**Work to be completed**
Your task is to transcribe the lines from the start of the data below through the line containing "customization is possible", inclusive, exactly as they stand and without the pictures.
[[ Supplied records, beginning ]]
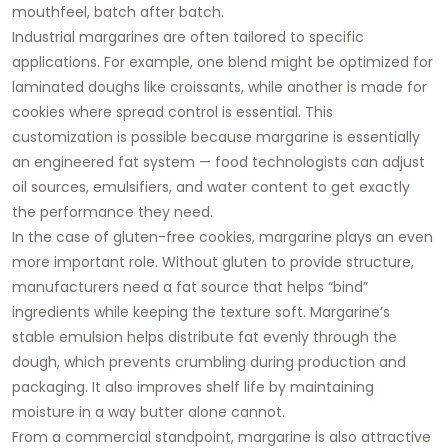
mouthfeel, batch after batch.
Industrial margarines are often tailored to specific
applications. For example, one blend might be optimized for
laminated doughs like croissants, while another is made for
cookies where spread control is essential. This
customization is possible because margarine is essentially
an engineered fat system — food technologists can adjust
oil sources, emulsifiers, and water content to get exactly
the performance they need.
In the case of gluten-free cookies, margarine plays an even
more important role. Without gluten to provide structure,
manufacturers need a fat source that helps “bind”
ingredients while keeping the texture soft. Margarine’s
stable emulsion helps distribute fat evenly through the
dough, which prevents crumbling during production and
packaging. It also improves shelf life by maintaining
moisture in a way butter alone cannot.
From a commercial standpoint, margarine is also attractive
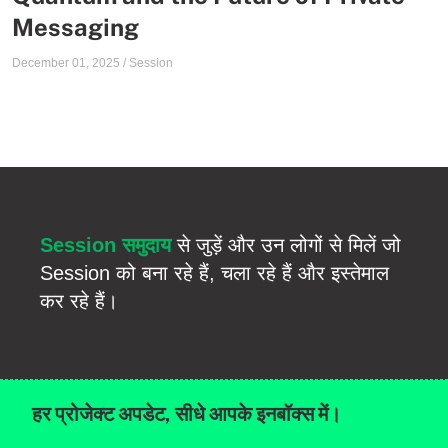
Messaging
December 01, 2025
/
Session
Session समुदाय
से जुड़ें और उन लोगों से मिलें जो
Session को बना रहे हैं, चला रहे हैं और इस्तेमाल
कर रहे हैं।
हर प्रोजेक्ट अपडेट, सीधे आपके इनबॉक्स में।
[[ Supplied records, end ]]
**Answer space**
mouthfeel, batch after batch.
Industrial margarines are often tailored to specific
applications. For example, one blend might be optimized for
laminated doughs like croissants, while another is made for
cookies where spread control is essential. This
customization is possible because margarine is essentially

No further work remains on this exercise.